Data shown:

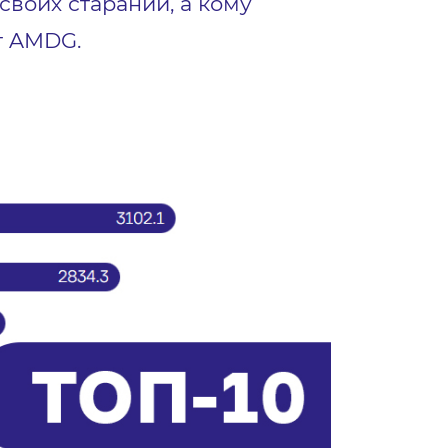
воих стараний, а кому
т AMDG.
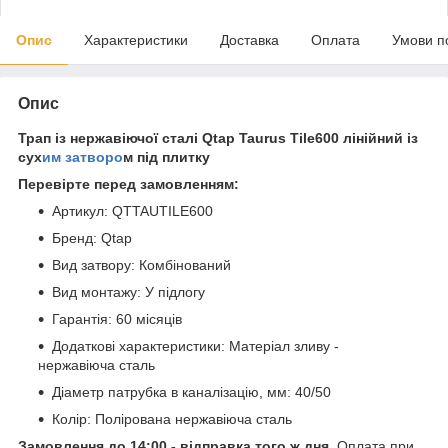
Опис
Характеристики
Доставка
Оплата
Умови п
Опис
Трап із нержавіючої сталі Qtap Taurus Tile600 лінійний із
сух
им затворо
м під плитку
Перевірте перед замовленням:
Артикул: QTTAUTILE600
Бренд: Qtap
Вид затвору: Комбінований
Вид монтажу: У підлогу
Гарантія: 60 місяців
Додаткові характеристики: Матеріал зливу -
нержавіюча сталь
Діаметр патрубка в каналізацію, мм: 40/50
Колір: Полірована нержавіюча сталь
Замовлення до 14:00 - відправка того ж дня.
Оплата при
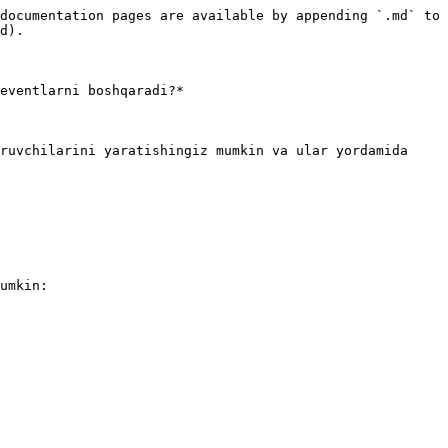
documentation pages are available by appending `.md` to 
d).

eventlarni boshqaradi?*

ruvchilarini yaratishingiz mumkin va ular yordamida 
umkin:
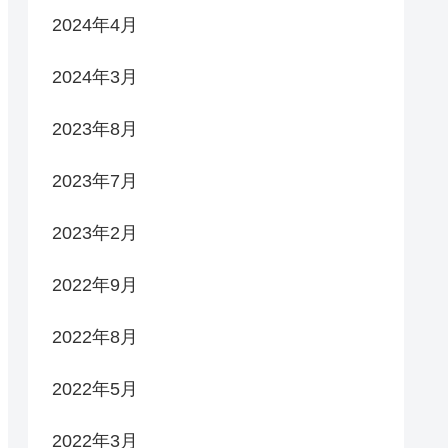
2024年4月
2024年3月
2023年8月
2023年7月
2023年2月
2022年9月
2022年8月
2022年5月
2022年3月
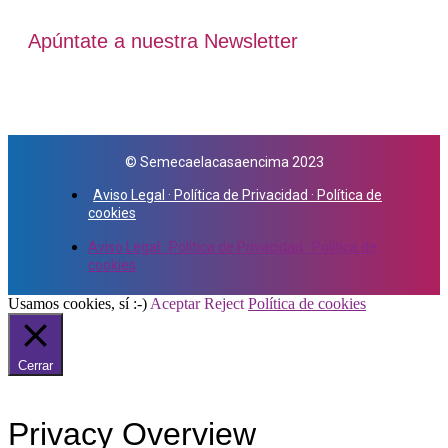
Apúntate a nuestra Newsletter
© Semecaelacasaencima 2023
Aviso Legal · Política de Privacidad · Política de
cookies
Aviso Legal · Política de Privacidad · Política de
cookies
Usamos cookies, sí :-)
Aceptar
Reject
Política de cookies
Cerrar
Privacy Overview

Work order:
With the images removed, reproduce all the material above word for word.

Task answer:
воих стараний, а кому
т AMDG.
Опис
Характеристики
Доставка
Оплата
Умови п
Опис
Трап із нержавіючої сталі Qtap Taurus Tile600 лінійний із
сух
им затворо
м під плитку
Перевірте перед замовленням:
Артикул: QTTAUTILE600
Бренд: Qtap
Вид затвору: Комбінований
Вид монтажу: У підлогу
Гарантія: 60 місяців
Додаткові характеристики: Матеріал зливу -
нержавіюча сталь
Діаметр патрубка в каналізацію, мм: 40/50
Колір: Полірована нержавіюча сталь
Замовлення до 14:00 - відправка того ж дня.
Оплата при
documentation pages are available by appending `.md` to 
d).

eventlarni boshqaradi?*

ruvchilarini yaratishingiz mumkin va ular yordamida 
umkin:
2024年4月
2024年3月
2023年8月
2023年7月
2023年2月
2022年9月
2022年8月
2022年5月
2022年3月
Apúntate a nuestra Newsletter
© Semecaelacasaencima 2023
Aviso Legal · Política de Privacidad · Política de
cookies
Aviso Legal · Política de Privacidad · Política de
cookies
Usamos cookies, sí :-)
Aceptar
Reject
Política de cookies
Cerrar
Privacy Overview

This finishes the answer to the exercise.